Friday, May 31, 2013

Trying to implement A-MSDU support, or "what happens when things aren't done in the right order."

I've been looking at implementing A-MSDU support in net80211. This has crept up for a few reasons:


  • It means you can do basic MSDU aggregation without needing the full block-ack window mechanics;
  • It allows you to do aggregation of very small frames into one larger MPDU that you can then stuff into an A-MPDU;
  • I want to leverage it for TDMA.
So, the background.

A-MSDU is where you take a bunch of MSDUs and shovel them into a single, larger MPDU. They're all destined to the same end-node and they all are transmitted/retransmitted together. There's a single sequence number assigned to the A-MSDU, so the hardware will have to retransmit it as a single unit.

Which is great for things like TCP ACKs, which are tiny and waste a lot of airtime.
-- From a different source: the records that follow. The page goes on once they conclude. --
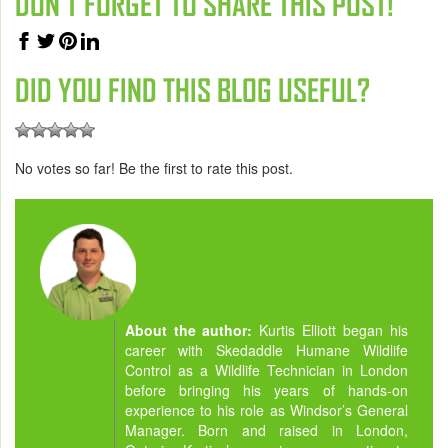
DON'T FORGET TO SHARE THIS POST!
DID YOU FIND THIS BLOG USEFUL?
No votes so far! Be the first to rate this post.
About the author:
Kurtis Elliott began his
career with Skedaddle Humane Wildlife
Control as a Wildlife Technician in London
before bringing his years of hands-on
experience to his role as Windsor’s General
Manager. Born and raised in London,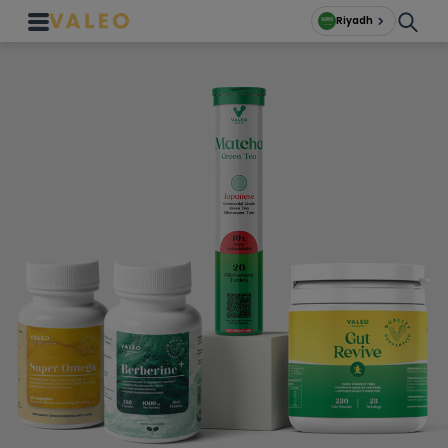
Riyadh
If you can shovel a bunch of them into a larger A-MSDU and then transmit that inside an A-MPDU, you get a double bonus - your A-MPDU sub-frame sizes are large, so you won't hit any "minimum frame size" limits that various chips may have.
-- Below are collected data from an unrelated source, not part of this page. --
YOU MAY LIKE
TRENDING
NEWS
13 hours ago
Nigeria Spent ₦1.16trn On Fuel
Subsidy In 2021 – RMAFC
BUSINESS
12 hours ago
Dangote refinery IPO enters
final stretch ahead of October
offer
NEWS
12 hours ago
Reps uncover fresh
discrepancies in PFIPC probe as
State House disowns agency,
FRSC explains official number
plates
And for TDMA it's an instant win - I can just use A-MSDU with no ACK for now and achieve 11n throughput with minimal effort. All I have to do is write the A-MSDU support and I'll get 11n throughput for free with TDMA.

So all I have to do is write A-MSDU support, right? ... right?

It turns out that from an architectural standpoint, it's a pain in the ass to write.

For A-MPDU it's easy. You can just do it in the driver. It looks like a series of individual MPDUs that are already 802.11 encapsulated. So you can just buffer those in the driver and transmit/retransmit them. For net80211 (FreeBSD) and mac80211 (Linux) this is great - both stacks pass an already-encapsulated 802.11 MPDU to the driver.

But for A-MSDU it's a bit hairier. We're not aggregating already encapsulated 802.11 frames - we're encapsulating multiple 802.3 frames together. Which means the stack itself has to glue together a bunch of 802.3 frames into an A-MSDU, then pass that as an MPDU to the driver.

That bit isn't hard.

The first bit - figuring out what the maximum A-MSDU size is. Now, the naive solution is just to aggregate as much as you can to the 7935 byte maximum A-MSDU size boundary, then transmit that. Great - except that there are regulatory limits and QoS limits on how long an individual frame can take to transmit. So when you create an A-MSDU, you actually want to limit the size.

Now, what do you limit it to? It has to be based on how long it'll take to transmit, so here's the tricky bit - you already need to have made your transmit rate decision first. If you haven't made that decision, you can't calculate how long it'll take to transmit the frame.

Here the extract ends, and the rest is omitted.